A depression can be read as a "market signal" of a dysfunctional economy that requires fundamental restructuring. Japan learned this the hard way. In this case, such a signal may be flashing the need for deep changes both in the American economic system and the world's. Surely it is not too soon for Americans to ask themselves what might be out of whack and how to correct things--starting with their own much-celebrated economy.
I asked a financial economist at a major US hedge fund where the United States appears to be at this point. "We are in the second or third year of what Japan has gone through," he surmised. How much longer might this go on? "Another ten years," he said, "if you think about Japan, another ten years."
The good news, so to speak, is that the Federal Reserve is on the case. At least Fed Chairman Alan Greenspan and colleagues now acknowledge that the gravest danger lurking in this situation is a general deflation of prices, and they promise to make sure that doesn't happen. For many months, Greenspan and other governors dismissed the growing anxieties expressed in financial circles by describing the chances of deflation as "extremely small" and "quite unlikely." After the indexes for wholesale and consumer prices both fell in April, the Fed dropped those reassuring phrases. The chairman instead announced that pre-emptive actions may be needed to head off the threat. Declining prices, if they persist generally, create a vicious spiral of negatives--falling profits, more closed factories, shrinking employment and incomes, accompanied by waves of failing debtors, both corporations and families. In short, a far larger calamity than stagnation.
Though Greenspan doesn't say so in plain English, Fed governors recognize the corrective action that may be required of monetary policy: Pump up the money supply and deliberately induce rising prices--that is, foster a renewal of inflation, their old scourge. Rising prices provide an essential lubricant for any sustained recovery because a dose of inflation helps businesses get well and takes some of the depressive pressures off wages and debtors of every kind. The central bankers, however, are facing a very awkward moment. After twenty years of relentlessly reducing the inflation rate to near zero and winning great praise for their triumph, the governors are naturally reluctant to announce that the "disease" they conquered has become the "cure."

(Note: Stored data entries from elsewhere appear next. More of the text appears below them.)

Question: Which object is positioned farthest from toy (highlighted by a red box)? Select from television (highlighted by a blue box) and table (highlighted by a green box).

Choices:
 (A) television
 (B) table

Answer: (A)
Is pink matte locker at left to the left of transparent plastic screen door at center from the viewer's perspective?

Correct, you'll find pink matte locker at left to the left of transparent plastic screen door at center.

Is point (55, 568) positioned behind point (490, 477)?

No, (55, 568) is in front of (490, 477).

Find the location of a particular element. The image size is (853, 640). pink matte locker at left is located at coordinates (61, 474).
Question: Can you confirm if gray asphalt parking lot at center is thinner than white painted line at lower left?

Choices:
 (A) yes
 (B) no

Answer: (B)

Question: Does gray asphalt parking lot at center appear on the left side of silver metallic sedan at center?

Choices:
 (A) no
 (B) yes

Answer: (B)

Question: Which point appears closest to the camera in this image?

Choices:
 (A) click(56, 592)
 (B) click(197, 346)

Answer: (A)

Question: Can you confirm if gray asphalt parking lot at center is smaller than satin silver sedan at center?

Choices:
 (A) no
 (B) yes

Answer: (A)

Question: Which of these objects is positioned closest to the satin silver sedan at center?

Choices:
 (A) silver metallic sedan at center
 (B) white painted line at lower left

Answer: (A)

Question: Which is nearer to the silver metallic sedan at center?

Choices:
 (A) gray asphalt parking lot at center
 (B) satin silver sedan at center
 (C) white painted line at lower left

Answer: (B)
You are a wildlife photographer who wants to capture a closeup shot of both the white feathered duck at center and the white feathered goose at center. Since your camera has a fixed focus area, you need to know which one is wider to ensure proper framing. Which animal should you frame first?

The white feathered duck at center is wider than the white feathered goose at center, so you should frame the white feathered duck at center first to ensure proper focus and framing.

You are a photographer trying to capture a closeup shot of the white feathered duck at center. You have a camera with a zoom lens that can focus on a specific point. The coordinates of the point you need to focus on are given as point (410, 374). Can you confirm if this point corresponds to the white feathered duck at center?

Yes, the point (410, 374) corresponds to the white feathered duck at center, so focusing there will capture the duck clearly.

But at least the Fed is thinking about doing something. Washington's elected politicians, by contrast, continue to act as if this is just a temporary downturn in the normal business cycle, an opportunity to score political points with measures that show folks they care. Neither Republicans nor Democrats seem to grasp the enormity of what the economy is facing. Their ignorance matters. Without a full and contentious public airing of the cause-and-effect implications, there is no way to develop the political foundation for undertaking large and controversial measures. If Washington responds tentatively with cautious half-measures, as Japan's government did for many years, then the results for us may look a lot like Japan.